Public class Customer
{
    public string OrderFood()
        {
            Zomato objShopAService=new Zomato();
            return objShopAService.Order();    
        }
}

Public class Zomato
{
    public string Order()
    {
        return "Thanks for ordering in Zomato. Please wait we are going to deliver asap.";
    }
}

public class Swiggy
{
    public string Order()
    {
      return "Thanks for ordering in Swiggy. Your food will be delivered soon by our courier guy.";
    }
}

Public class UberEats
{
   public string Order()
   {
     return "Thanks for ordering in UberEats. We are sending your food now!";
   }
}

}

So what if the client class here (i.e. Customer changes his mind to place the order from UberEats instead of Zomato. Since the customer class is currently tightly coupled as per the implementation we need code to be recompiled whenever the client wishes to change its services. And this implementation is difficult to unit test.

Now let us use the how DI design pattern helps to decouple the classes and how the class can be independent from the creation of the objects it depends on. 

There are 4 components in the DI design pattern which helps in achieving this pattern:

1. Client class; client class depends on the service class(in sample its Customer class)

2. Service class; which provides service to the client class(in sample its Swiggy,Zomato,UberEats class)

3. Interface: (the interface which defines the contract of the service class, interface is IOnlineFoodDelivery in below sample. As the Dependency Inversion Principle suggests modules should depend on abstractions. So to have the abstractions implemented we go for an abstraction with the help of interface)

4. Injector: (Injector class injects the service class object into the client class, injector is done in Main() of Program class in below sample)


using System;
namespace DISample
{
    class Program
    {
        static void Main(string[] args)
        {
            Customer objCust=new Customer(new Zomato());
        }
}

public class Customer
{
    IOnlineFoodDelivery _iOnlineFoodDelService;
    public Customer(IOnlineFoodDelivery pIOnlineFoodDelivery)
    {

        _iOnlineFoodDelService=pIOnlineFoodDelivery;
        Console.WriteLine(_iOnlineFoodDelService.Order());
    }
}

public interface IOnlineFoodDelivery
{
    public string Order();
}

public class Zomato:IOnlineFoodDelivery
{
    public string Order()
       {
            return "Thanks for ordering in Zomato. Please wait we are going to deliver asap.";
       }
}

public class Swiggy:IOnlineFoodDelivery
{
    public string Order()
    {
        return "Thanks for ordering in Swiggy. Your food will be delivered soon by our courier guy.";
    }
}

public class UberEats:IOnlineFoodDelivery
{
    public string Order()
    {
        return "Thanks for ordering in UberEats. We are sending your food now!";
    }
 }
}

Types of Dependency Injection:
There are 3 ways how the injector can inject the service class object to the client
1. Constructor injection: The dependencies are provided through a client's class constructor.(above sample code)
2. Setter injection: The client exposes a setter method that the injector uses to inject the dependency.
3. Interface injection: The dependency's interface provides an injector method that will inject the dependency into any client passed to it.
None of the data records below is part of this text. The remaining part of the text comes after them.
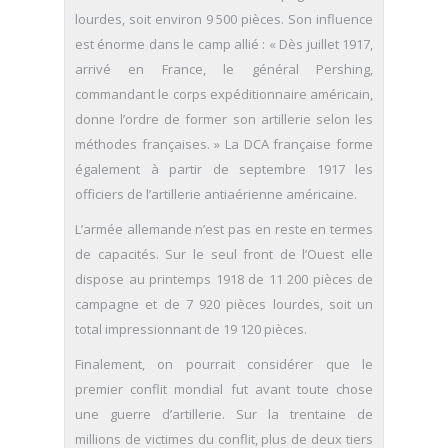
lourdes, soit environ 9 500 pièces. Son influence
est énorme dans le camp allié : « Dès juillet 1917,
arrivé en France, le général Pershing,
commandant le corps expéditionnaire américain,
donne l’ordre de former son artillerie selon les
méthodes françaises. » La DCA française forme
également à partir de septembre 1917 les
officiers de l’artillerie antiaérienne américaine.
L’armée allemande n’est pas en reste en termes
de capacités. Sur le seul front de l’Ouest elle
dispose au printemps 1918 de 11 200 pièces de
campagne et de 7 920 pièces lourdes, soit un
total impressionnant de 19 120 pièces.
Finalement, on pourrait considérer que le
premier conflit mondial fut avant toute chose
une guerre d’artillerie. Sur la trentaine de
millions de victimes du conflit, plus de deux tiers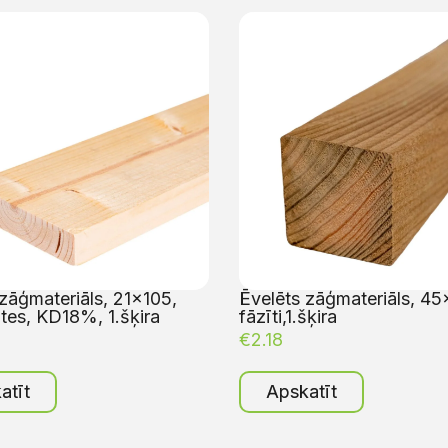
zāģmateriāls, 21×105,
Ēvelēts zāģmateriāls, 45
tes, KD18%, 1.šķira
fāzīti,1.šķira
€
2.18
atīt
Apskatīt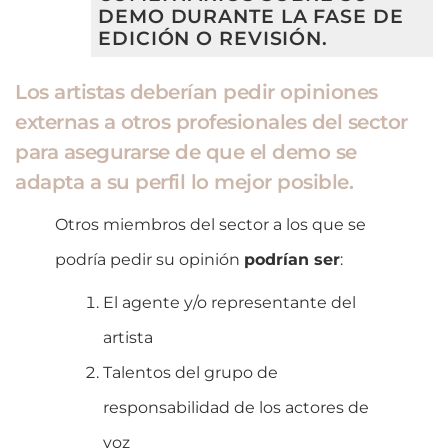
DEMO DURANTE LA FASE DE
EDICIÓN O REVISIÓN.
Los artistas deberían pedir opiniones
externas a otros profesionales del sector
para asegurarse de que el demo se
adapta a su perfil lo mejor posible.
Otros miembros del sector a los que se
podría pedir su opinión
podrían ser
:
El agente y/o representante del
artista
Talentos del grupo de
responsabilidad de los actores de
voz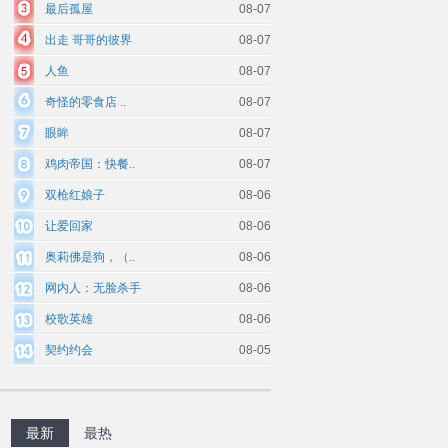
最后孤屋
08-07
出走 哥哥的彼界
08-07
人鱼
08-07
奇怪的零食店 ..
08-07
眼眸
08-07
鸡肉帝国：快餐..
08-07
双枪红娘子
08-06
让爱回家
08-06
奥莉佛是狗，（..
08-06
网内人：无脸杀手
08-06
校歌英雄
08-06
契约约会
08-05
最新
最热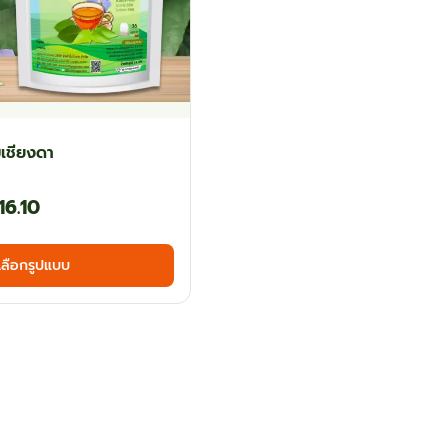
เชียงดา
Price
16.10
range:
This
เลือกรูปแบบ
฿44.10
product
has
through
multiple
฿116.10
variants.
The
options
may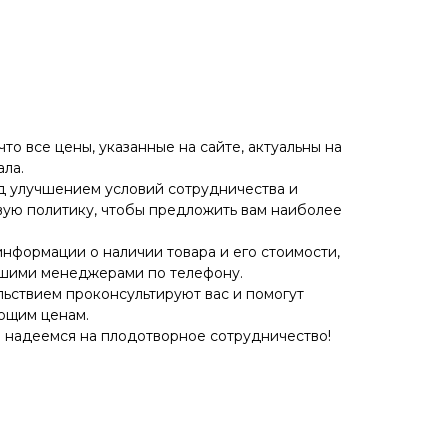
о все цены, указанные на сайте, актуальны на
ла.
д улучшением условий сотрудничества и
ую политику, чтобы предложить вам наиболее
информации о наличии товара и его стоимости,
ашими менеджерами по телефону.
ьствием проконсультируют вас и помогут
ющим ценам.
 надеемся на плодотворное сотрудничество!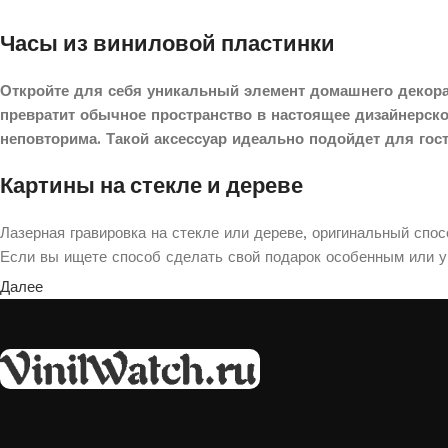
Часы из виниловой пластинки
Откройте для себя уникальный элемент домашнего декора
превратит обычное пространство в настоящее дизайнерск
неповторима. Такой аксессуар идеально подойдет для гос
Картины на стекле и дереве
Лазерная гравировка на стекле или дереве, оригинальный спо
Если вы ищете способ сделать свой подарок особенным или ук
Далее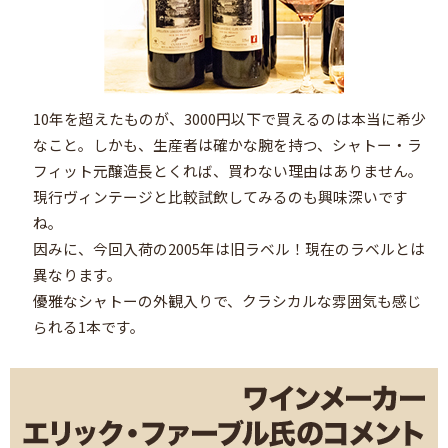
10年を超えたものが、3000円以下で買えるのは本当に希少
なこと。しかも、生産者は確かな腕を持つ、シャトー・ラ
フィット元醸造長とくれば、買わない理由はありません。
現行ヴィンテージと比較試飲してみるのも興味深いです
ね。
因みに、今回入荷の2005年は旧ラベル！現在のラベルとは
異なります。
優雅なシャトーの外観入りで、クラシカルな雰囲気も感じ
られる1本です。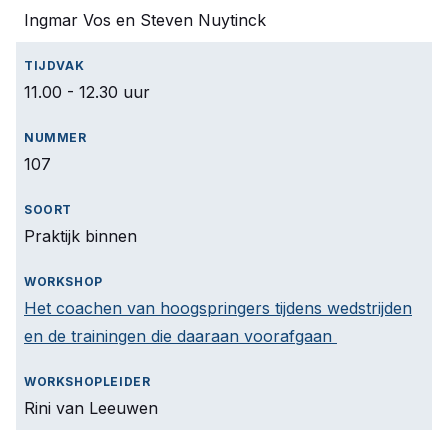
Ingmar Vos en Steven Nuytinck
11.00 - 12.30 uur
107
Praktijk binnen
Het coachen van hoogspringers tijdens wedstrijden
en de trainingen die daaraan voorafgaan
Rini van Leeuwen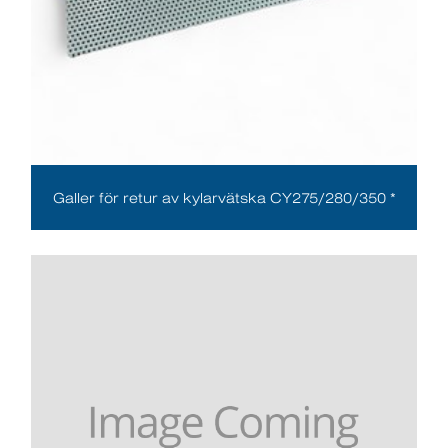
Galler för retur av kylarvätska CY275/280/350 *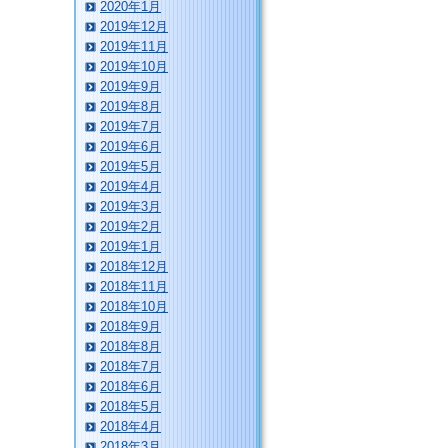
2020年1月
2019年12月
2019年11月
2019年10月
2019年9月
2019年8月
2019年7月
2019年6月
2019年5月
2019年4月
2019年3月
2019年2月
2019年1月
2018年12月
2018年11月
2018年10月
2018年9月
2018年8月
2018年7月
2018年6月
2018年5月
2018年4月
2018年3月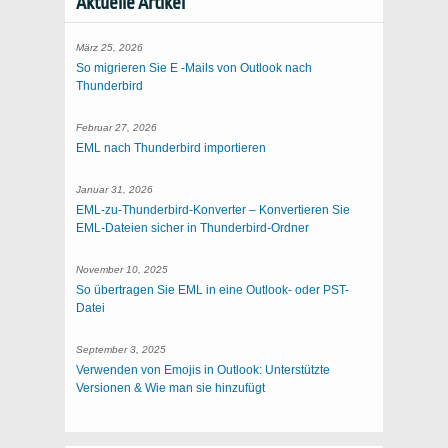
Aktuelle Artikel
März 25, 2026
So migrieren Sie E -Mails von Outlook nach
Thunderbird
Februar 27, 2026
EML nach Thunderbird importieren
Januar 31, 2026
EML-zu-Thunderbird-Konverter – Konvertieren Sie
EML-Dateien sicher in Thunderbird-Ordner
November 10, 2025
So übertragen Sie EML in eine Outlook- oder PST-
Datei
September 3, 2025
Verwenden von Emojis in Outlook: Unterstützte
Versionen & Wie man sie hinzufügt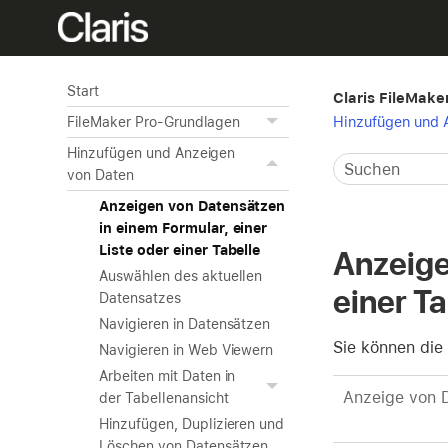
Start
Claris FileMaker
Hinzufügen und 
FileMaker Pro-Grundlagen
Hinzufügen und Anzeigen
von Daten
Anzeigen von Datensätzen
in einem Formular, einer
Liste oder einer Tabelle
Anzeige
Auswählen des aktuellen
einer Ta
Datensatzes
Navigieren in Datensätzen
Sie können die
Navigieren in Web Viewern
Arbeiten mit Daten in
Anzeige von 
der Tabellenansicht
Hinzufügen, Duplizieren und
Löschen von Datensätzen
Dependency injection separates the creation of a client's dependencies from the client's behavior, which promotes loosely coupled programs and the dependency inversion and single responsibility principles.
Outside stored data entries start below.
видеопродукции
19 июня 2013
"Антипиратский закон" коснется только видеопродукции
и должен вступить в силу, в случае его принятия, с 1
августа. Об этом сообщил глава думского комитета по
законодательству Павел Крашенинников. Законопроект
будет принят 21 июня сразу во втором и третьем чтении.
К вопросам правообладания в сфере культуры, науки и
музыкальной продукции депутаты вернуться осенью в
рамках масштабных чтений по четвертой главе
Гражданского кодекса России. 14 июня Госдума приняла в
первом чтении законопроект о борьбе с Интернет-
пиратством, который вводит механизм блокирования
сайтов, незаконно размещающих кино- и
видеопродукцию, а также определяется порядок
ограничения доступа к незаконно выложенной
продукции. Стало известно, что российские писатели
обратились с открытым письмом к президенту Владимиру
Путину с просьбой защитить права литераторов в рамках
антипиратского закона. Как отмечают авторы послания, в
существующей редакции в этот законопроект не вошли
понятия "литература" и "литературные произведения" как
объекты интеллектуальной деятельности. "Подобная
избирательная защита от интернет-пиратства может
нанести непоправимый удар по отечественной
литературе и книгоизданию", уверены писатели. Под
Dependency injection is an example of design pattern which implements the Inversion of Control(IoC). IoC is a programming principle, IoC inverts the flow of control as compared to traditional control flow.

Inversion of control serves the following design purposes:
To decouple the execution of a task from implementation.
To focus a module on the task it is designed for.
To free modules from assumptions about how other systems do what they do and instead rely on contracts.
To prevent side effects when replacing a module.

Inversion of control is sometimes facetiously referred to as the "Hollywood Principle: Don't call us, we'll call you".

As a discipline, dependency injection separates how objects are constructed from how they are used. As a result, dependency injection frameworks often diminish the importance of the new keyword found in most object-oriented languages.